New Cause for Alarm: Too Many White Teachers, Not Enough Black

Source: “Report on the Recommendations of the Taskforce to Diversify Virginia’s Educator Pipeline.”

Seeking to close the educational achievement gap between whites on the one hand and African-Americans and Hispanics on the other, the Virginia Department of Education has found a new focus: an insufficient number of “teachers of color.”

Even as the number of minorities in Virginia schools now equal the number of whites, Virginia’s teachers are becoming “less diverse over time,” states a report of the Taskforce to Diversify Virginia’s Educator Pipeline made to the Virginia Board of Education. “Demographically, minority students make up 48.7 percent of Virginia’s student population, but only 21.4 percent of the state’s teachers are minorities.
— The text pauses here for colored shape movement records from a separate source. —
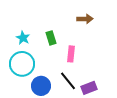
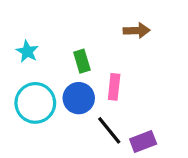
cyan star: (23, 38) -> (27, 51), moved
blue circle: (41, 86) -> (79, 98), moved

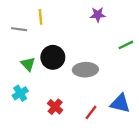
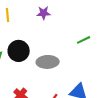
purple star: (98, 15) -> (44, 13), moved

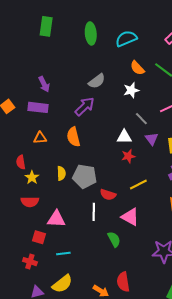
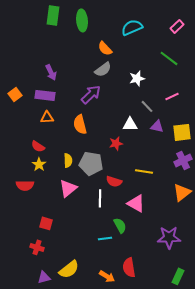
green ellipse: (91, 33) -> (82, 20), moved
orange semicircle: (137, 68) -> (105, 48), moved
orange triangle: (40, 138) -> (47, 117), moved
purple triangle: (152, 139) -> (157, 126), turned -40
red star: (128, 156) -> (116, 143), moved
red semicircle: (21, 162) -> (38, 146), moved, turned -48
yellow line: (138, 184) -> (144, 171), turned 36
red semicircle: (30, 202) -> (25, 185), moved
pink triangle: (56, 219) -> (68, 188), moved, turned -42
cyan line: (63, 253) -> (105, 238), moved

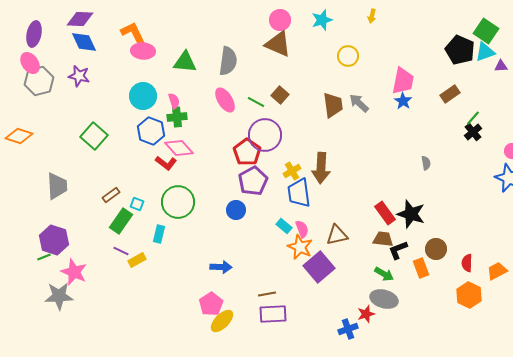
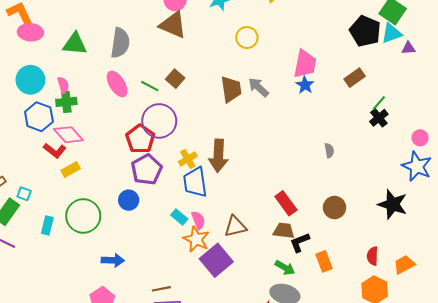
green circle: (178, 202) -> (83, 216), moved
black star: (411, 214) -> (393, 204), moved
brown circle: (436, 249) -> (335, 208), moved
yellow rectangle: (137, 260) -> (71, 170), moved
Research indicates that a racially representative mix of teachers and administrators can be directly correlated to positive educational outcomes for minority students.”

In Virginia’s school system, diversity has become an end unto itself. “All Virginia students benefit personally and intellectually when they learn from education professionals with a variety of racial, ethnic, socio-economic and religious backgrounds,” states the report. “We believe there is value in all students learning from teachers with diverse backgrounds; and we simultaneously recognize that research indicates there is a unique role teachers of color play in improving the lives of students of color.”

The task force says Virginia should endeavor reduce the gap between the percentage of minority students and the percentage of minority teachers, now 27%, to 15% by  by 2040.

There are two problems, states the report. First, according to national statistics, teachers of color leave the profession at a higher rate than whites: 18.9% per year turnover in 2012-13 compared to 15% for white teachers. Second, the percentage of minority students enrolled in education schools is declining. “Minority enrollment in Virginia’s teacher preparation programs has fallen from more than 50 percent in the 2010-2011 school year to only 33 percent in 2016-2017.”

The task force’s proposed solution is to remove barriers to minority students seeking to become teachers. The conventional pathway to the teaching profession entails a five-year program for a B.A. and M.A., during the course of which the average Virginia teacher will have accrued $50,879 in debt. States the report: “When combined with low teacher pay, the high cost of training is a powerful deterrent for young people considering a future in the teaching profession.”

The state should revise its criteria so that students can become teachers through development of a four-year undergraduate major. Also, Virginia should provide financial assistance for minority teaching candidates, give student teaching stipends to low-income students, and devise innovative ways to provide compensation to student teachers during their student-teaching experience. Other solutions include encouraging minority high school students to become teachers and making more of provisional licensure.

Bacon’s bottom line: Wow. It’s hard to know where to begin. Let’s start with the bedrock assumption that “diversity” among teachers is a meaningful determinant in the educational outcomes of students. I’d like to evaluate the “research” that stands behind this proposition as well as any that might contradict it. If the ethnic identity of teachers and students is so crucial, I’d especially like to see how the research explains that Asian-American students consistently out-perform whites academically even though the number of Asian-American teachers is a tiny percentage of the whole.

But let’s accept the report on its own terms, including the proposition that the ethnic identity of the teacher matters. One might ask why minority teachers leave the teaching profession at a higher rate than white teachers. Do we know why they are leaving? Has anyone asked the minority teachers why they are leaving? The Task Force does not consider option of reducing teacher turnover, choosing to focus exclusively on the supply of new students.

Interestingly, the Task Force might have a point about the educational pathway for new teachers. Perhaps the requirements are too high — not just for minority teachers but all teachers. After all, as the task force notes, the problem schools have recruiting minority teachers is just a sub-set of the difficulty they have recruiting teachers in general. Who put these barriers into place? Did the Virginia Teachers Association play a role? Assuredly, the justification proffered for instituting more demanding standards was to improve the quality of teachers, but according to public choice theory, the hidden purpose was to restrict the supply of new teachers. Labor shortages give teachers more power to mau-mau state and local government for higher salaries and  benefits. If the Task Force prompts legislators to take a look at the entire system of teacher credentialing, it might have done us all a favor.

The high cost of getting a teaching degree also circles back to a perennial issue of interest to Bacon’s Rebellion — the excessive cost of education. Why is it so expensive to teach students how to teach? What is going on inside Virginia’s schools of education? Should not part of the solution be to bring tuition back to  reasonable levels?

The Task Force addresses none of the broader issues, and that’s a missed opportunity. Among all the factors that influence academic achievement among African-Americans and Hispanics, I would be willing to bet that the ethnic mix of teachers is secondary at best. I would be amazed if closing the ethnicity gap between teachers and students has any measurable effect whatsoever. Indeed, the obsession with racial bean counting strikes me as part of what is wrong with public education today.